→ About this exercise
Give back the full listing verbatim, apart from its images.

☆ ☆ ☆ ☆

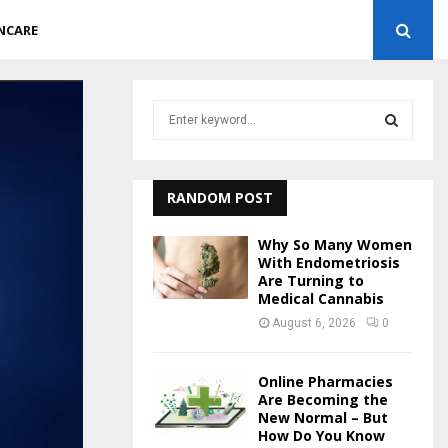
NCARE
S
e
a
S
r
c
RANDOM POST
E
h
f
A
Why So Many Women
o
With Endometriosis
r
Are Turning to
R
Medical Cannabis
:
C
August 6, 2026
0
H
Online Pharmacies
Are Becoming the
New Normal – But
How Do You Know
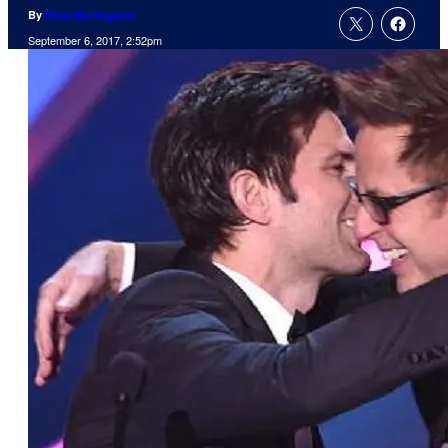
By
Russ Burlingame
September 6, 2017, 2:52pm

☆ ☆ ☆ ☆

→ Answer to the problem
NCARE
S
e
a
S
r
c
RANDOM POST
E
h
f
A
Why So Many Women
o
With Endometriosis
r
Are Turning to
R
Medical Cannabis
:
C
August 6, 2026
0
H
Online Pharmacies
Are Becoming the
New Normal – But
How Do You Know
By
Russ Burlingame
September 6, 2017, 2:52pm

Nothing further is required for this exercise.